I hope these can convince you to put Pakistan on your bucket list. Having said this, we do need to discuss about the recent political events and a little disclaimer.
A Dark Shadow of The Trip
Halfway through our trip in Pakistan, matters between Pakistan and India escalated which resulted in Indian fighter jets intruding into Pakistan-controlled Kashmir and they got shot down. As a result, Pakistan closed its airspace for a few days which threw chaos into everyone’s plans. We were in Islamabad when that happened and we were planned to go to Lahore by flights the following day. Everyone was calm (both locals and the visitors). As far as “war zone” goes, the people on the ground was calm and collected. Lives go on even though in the background we were trying to rearrange flights. Eventually we got news that some airports were still open such as Karachi and Islamabad airports. This enabled a few of us to get home as planned, or in my case, reroute my trip home from Karachi instead of Lahore. There was more anxiety from the families back home than from us being on the ground, no thanks to the incessant and inaccurate media reporting (depending which sides they are on-Pakistan, India, and global media thriving on sensations).

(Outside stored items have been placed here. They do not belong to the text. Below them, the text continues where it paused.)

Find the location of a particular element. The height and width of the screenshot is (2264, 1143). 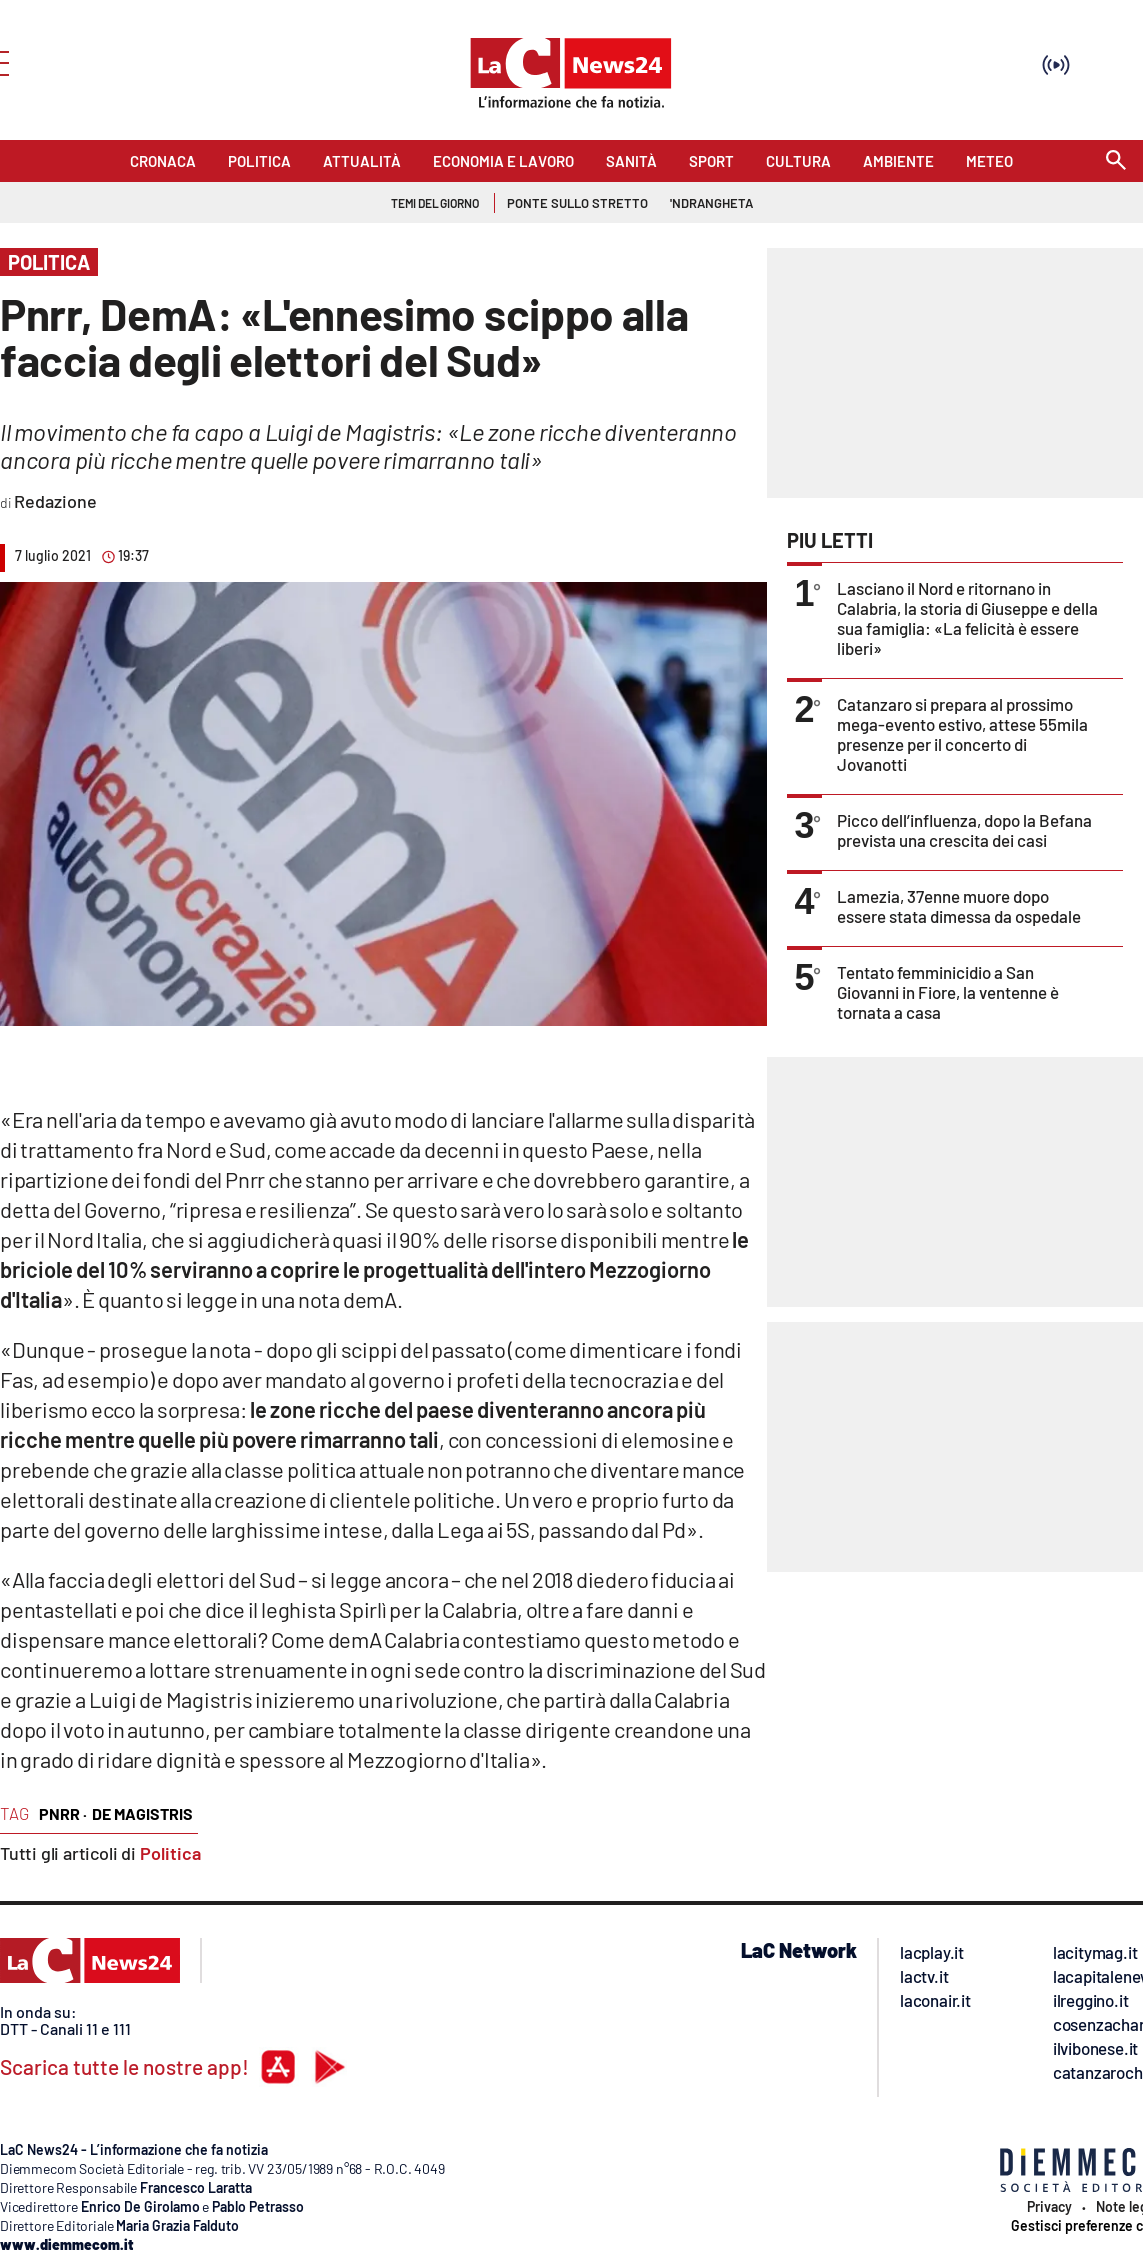 Politica is located at coordinates (170, 1853).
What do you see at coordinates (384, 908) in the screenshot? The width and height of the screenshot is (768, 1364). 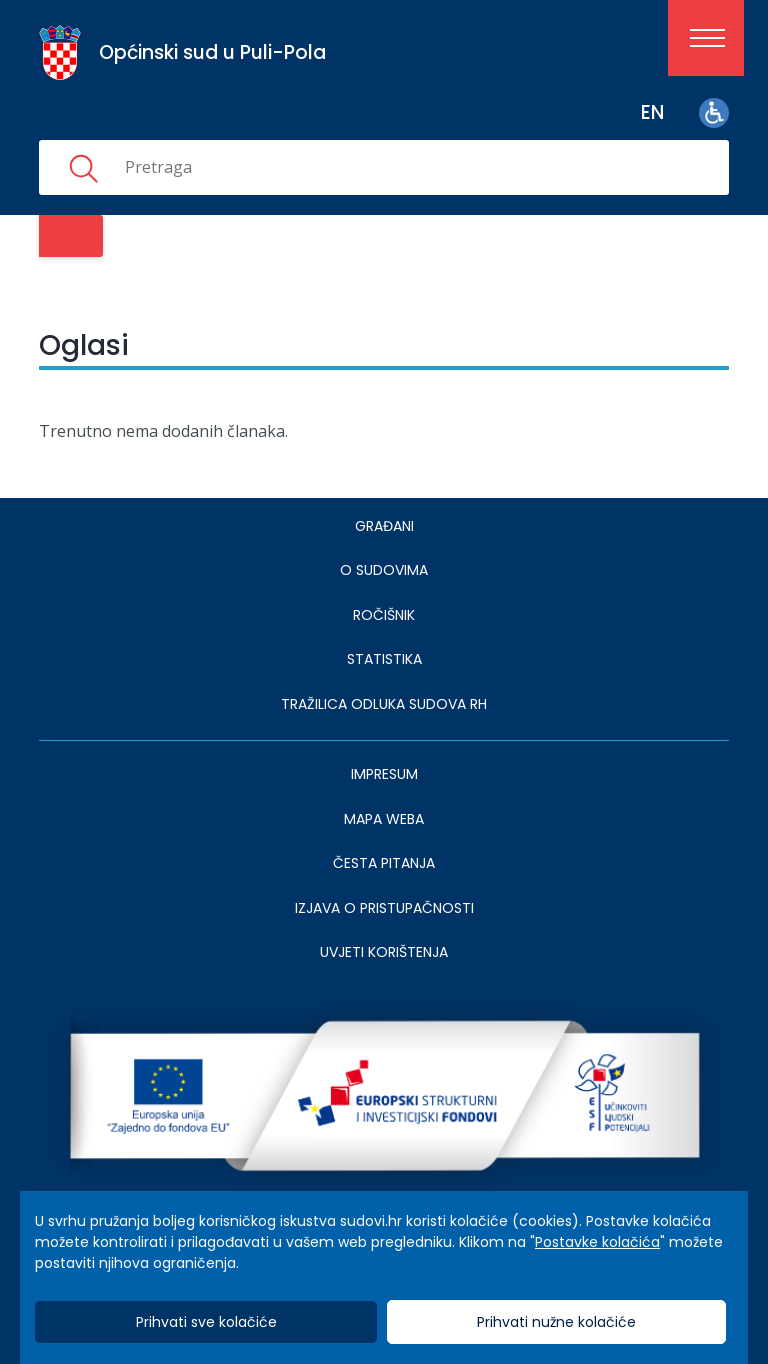 I see `IZJAVA O PRISTUPAČNOSTI` at bounding box center [384, 908].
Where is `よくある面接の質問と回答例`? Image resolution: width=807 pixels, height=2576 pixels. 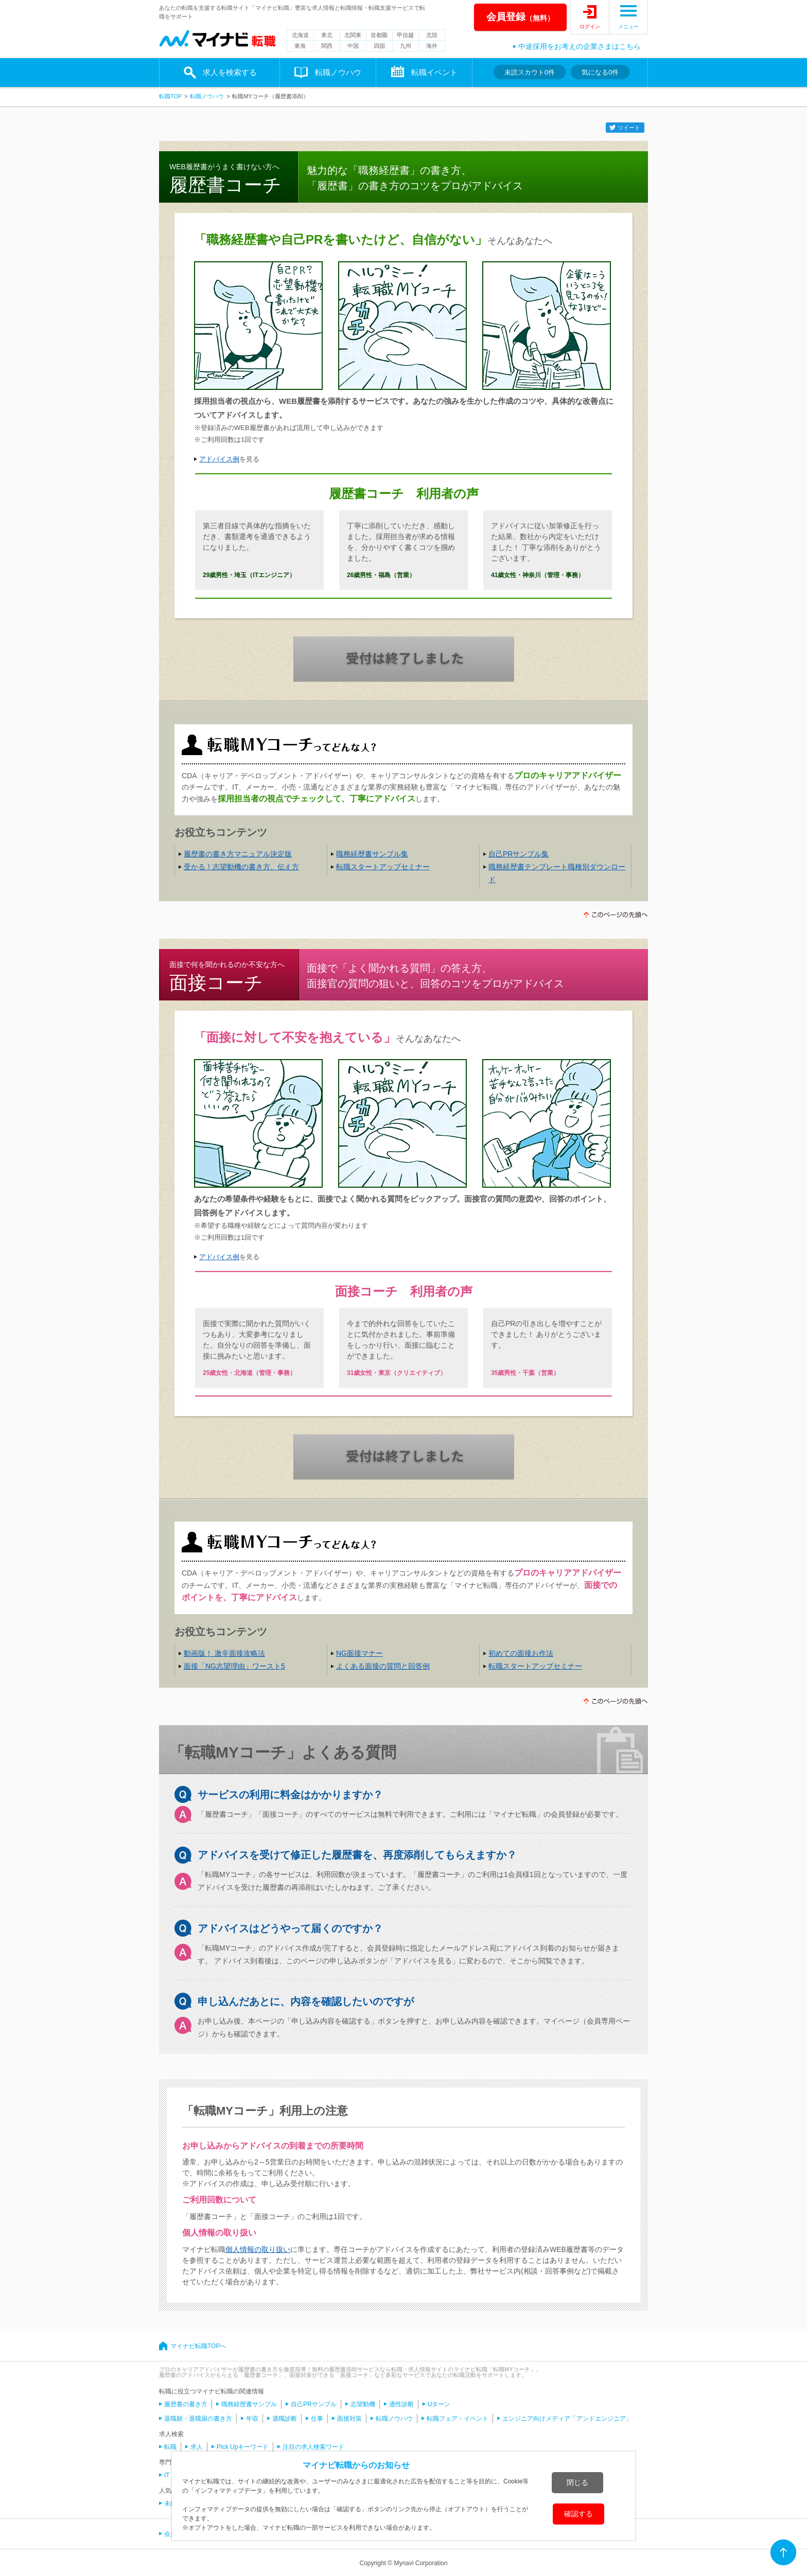 よくある面接の質問と回答例 is located at coordinates (383, 1666). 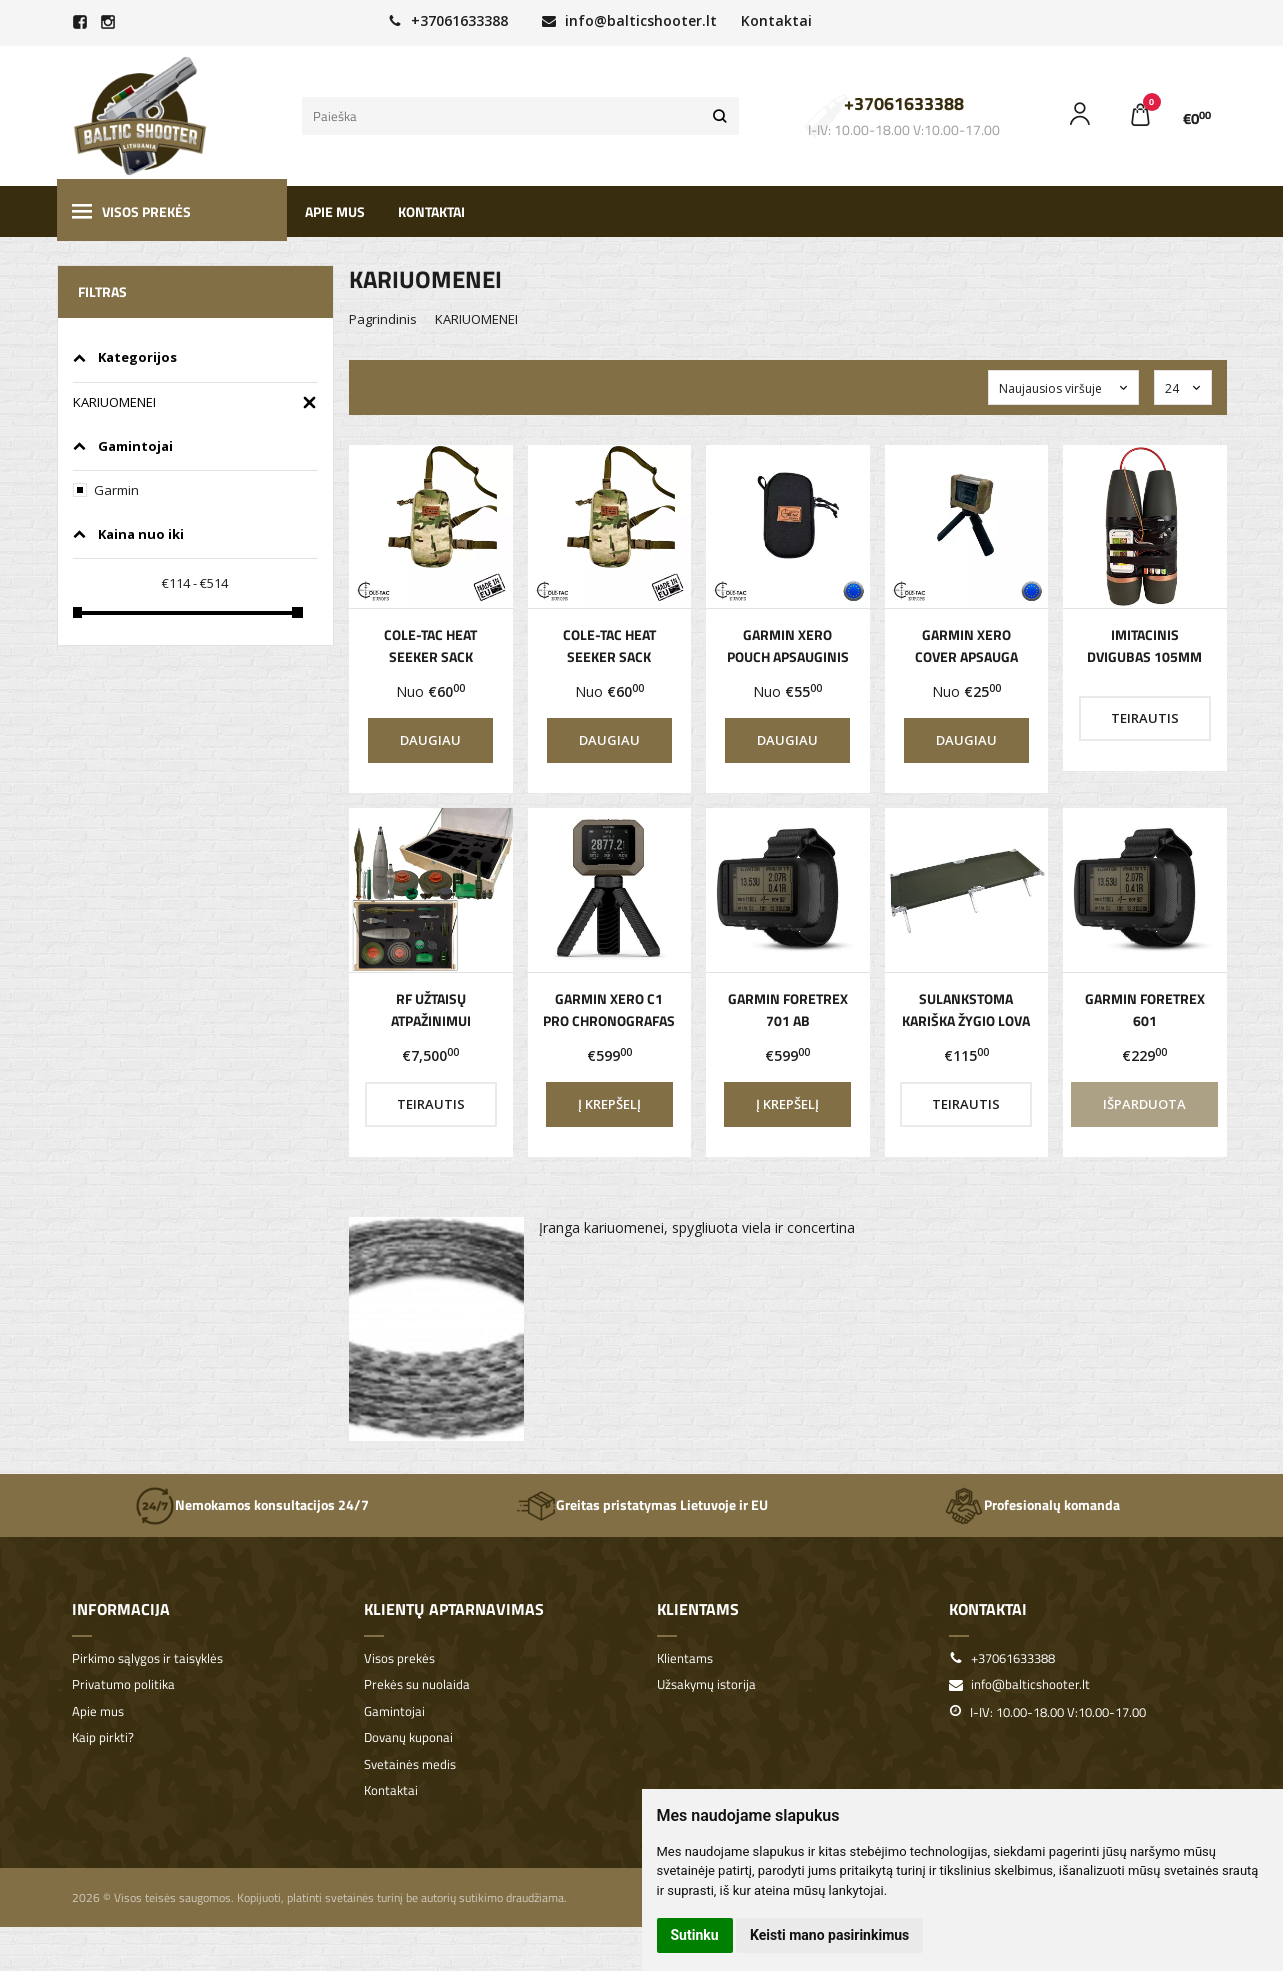 Image resolution: width=1283 pixels, height=1971 pixels. What do you see at coordinates (776, 20) in the screenshot?
I see `Kontaktai` at bounding box center [776, 20].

This event, of course, cast a shadow on our otherwise very positive trip. I came to Pakistan with a totally open mind and I did not regret it one bit.
I am not going to declare all out that Pakistan is 100 percent safe. Not many places are. As a matter of fact, I felt more unsafe driving pass East Washington DC twenty years ago than I did in Pakistan a week ago. Clearly cautions are needed, especially in isolated and secluded places. A local contact told me to go with Makli Necropolis with a guide because they are too secluded. I heeded his advise and skipped the trip because it was too late to arrange for one. There is a certain safety in numbers. Guns are prevalent. So are petty crimes also. Again, it is all about using common sense and being alert to avert risky situations.
After weighing the bad and the good, Pakistan is a place I will definitely come back to – I had missed out on too many sights and street foods on this trip.